Central Bank Makes Surprise Cut in Key Rates

The Central Bank announced a surprise 50 basis point cut of its key rates Tuesday, saying that while inflation was under control and the risk of ruble devaluation had faded, stalling credit growth and falling industrial output were placing economic recovery in jeopardy.

The bank cut its refinancing rate to 10 percent from 10.5 percent and lowered the repurchase rate to 9 percent from 9.5 percent, it said in a statement posted on its web site. The rate cut is the bank’s seventh since April 24.

Industrial output, which slumped in August after two months of improvement, was a key reason for the rate cut, the statement said.

The economy hit a low point in May, and in the ensuing months has been seesawing between growth and contraction, Central Bank First Deputy Chairman Alexei Ulyukayev said at a VTB investment conference Tuesday.

“This applies to the growth of domestic product, industrial production, the expectations of plant managers and banks’ credit portfolios,” he said.

The Central Bank wants to continue stabilizing the real economy with “a stronger action … than was taken the last two times,” Ulyukayev said.

Another reason for the rate cut was a lowered risk of inflation, he said.

“We see the risk of inflation as low, compared to the chances of economic growth,” he said.

He said inflation would likely be under 11 percent at the start of October, and would likely remain at those levels by the end of the year.

The Central Bank did not exclude the possibility of further rate cuts. “Interest rates on loans to the real sector remain relatively high,” the bank statement said, adding that further cuts would be based “on the necessity for widening credit and stimulating economic growth, taking inflationary tendencies into account.”

While the macroeconomic environment is favorable for lowering interest rates, the bank cannot “make any commitments, not on the timing, nor on the size” of the next rate cut, Ulyukayev said.

The banker also struck an optimistic note, saying a banking crisis due to bad debt was unlikely because bad debts were growing at a slower rate than expected and did not present a threat to the banking industry.
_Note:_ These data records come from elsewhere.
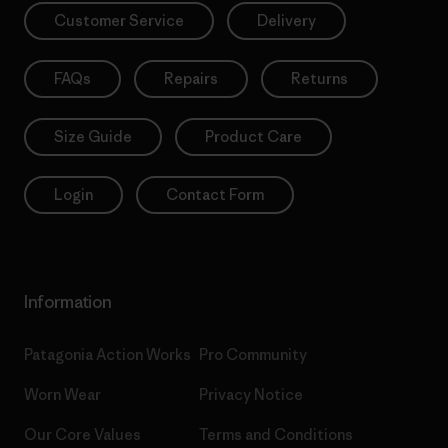
Customer Service
Delivery
FAQs
Repairs
Returns
Size Guide
Product Care
Login
Contact Form
Information
Patagonia Action Works
Pro Community
Worn Wear
Privacy Notice
Our Core Values
Terms and Conditions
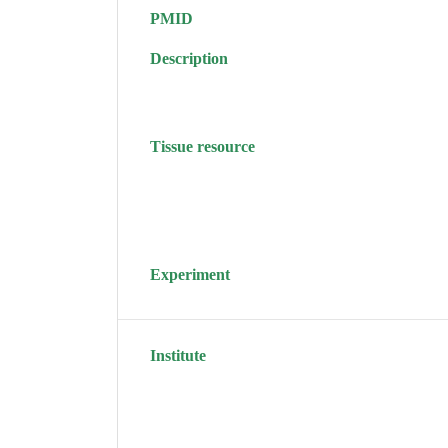
PMID
Description
Tissue resource
Experiment
Institute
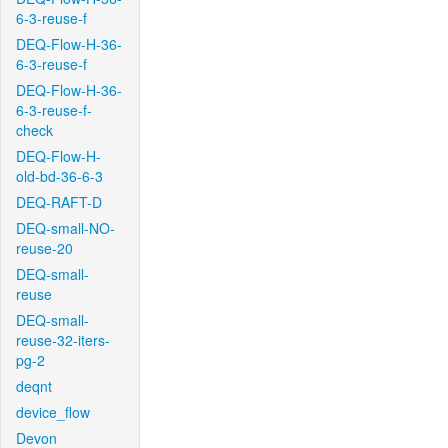
6-3-reuse-f
DEQ-Flow-H-36-
6-3-reuse-f
DEQ-Flow-H-36-
6-3-reuse-f-
check
DEQ-Flow-H-
old-bd-36-6-3
DEQ-RAFT-D
DEQ-small-NO-
reuse-20
DEQ-small-
reuse
DEQ-small-
reuse-32-iters-
pg-2
deqnt
device_flow
Devon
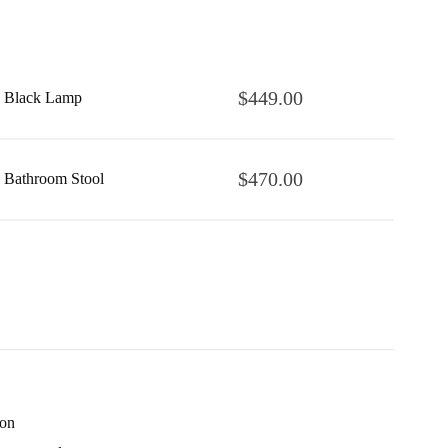
$
449.00
Black Lamp
$
470.00
Bathroom Stool
ion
His optimistic comments also extended to the ruble, which has rallied to its highest level against the dollar in recent months.
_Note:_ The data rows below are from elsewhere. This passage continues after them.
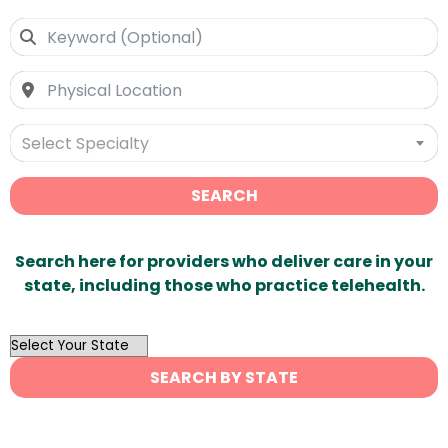
Select Specialty
SEARCH
Search here for providers who deliver care in your
state, including those who practice telehealth.
OutList
State
SEARCH BY STATE
Search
As the Central Bank focuses on limiting volatility, the ruble is in a “quasi free-float,” Ulyukayev said. The Central Bank has spent about $10 billion intervening in currency markets over the past three months, he said.
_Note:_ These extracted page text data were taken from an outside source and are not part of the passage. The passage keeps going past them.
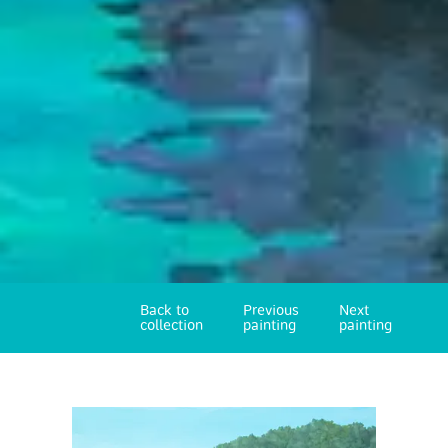
Back to
Previous
Next
collection
painting
painting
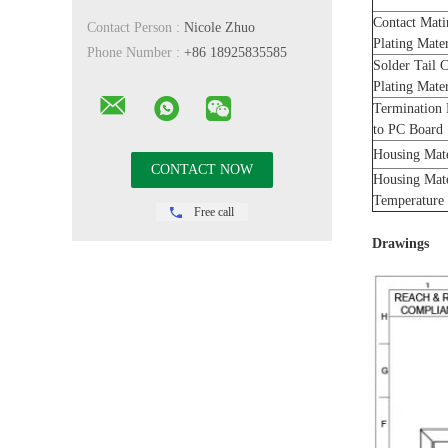
Contact Mati
Contact Person :
Nicole Zhuo
Plating Mate
Phone Number :
+86 18925835585
Solder Tail 
Plating Mate
Termination
to PC Board
Housing Mat
Housing Mat
Temperature
Free call
Drawings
The bank aims to shift its focus to targeting inflation and expects the ruble to be completely free-floating by 2012, he said.

The Central Bank has bought $1 billion at a price of 36.4 to the euro-dollar basket, Ulyukayev said.

The ruble barely reacted to the rate cut, trading at 30.16 to the dollar and 36.36 to the euro-dollar currency basket.

Another rate cut Tuesday came from the Agency for Mortgage Lending, which announced that its base rate for mortgages would be reduced by 50 basis points, from 10.55 percent to 10.05 percent. The agency last cut rates on Sept. 15, matching a 25 basis point cut in the refinancing rate by the Central Bank.

Analysts said that the Central Bank’s rate cut could have more to do with influencing foreign opinion regarding Russia’s economy than stimulating interbank lending.

“News coming out of Russia will have a major bearing on access to foreign funding,” said Citibank chief economist Elina Ribakova. “The Central Bank is under pressure to demonstrate that they are supporting the economy. They did not do this from a position of strength.”

The rate cut will not have much of an effect on bank-to-bank lending, which will only improve when banks write off more of their bad debts, Ribakova said.

Ulyukayev said the level of bad debt among banks was at 10 percent to 12 percent, and would probably not go higher by the end of the year.

“Lending between banks is stagnant now, but that’s because lending is still risky,” said Alfa Bank chief economist Natalya Orlova.

The Central Bank’s rate cut won’t do anything to alleviate that risk, she said.

But the rate cut was advantageous for the Central Bank, “given the fact that they have been intervening in currency markets anyway,” Ribakova said.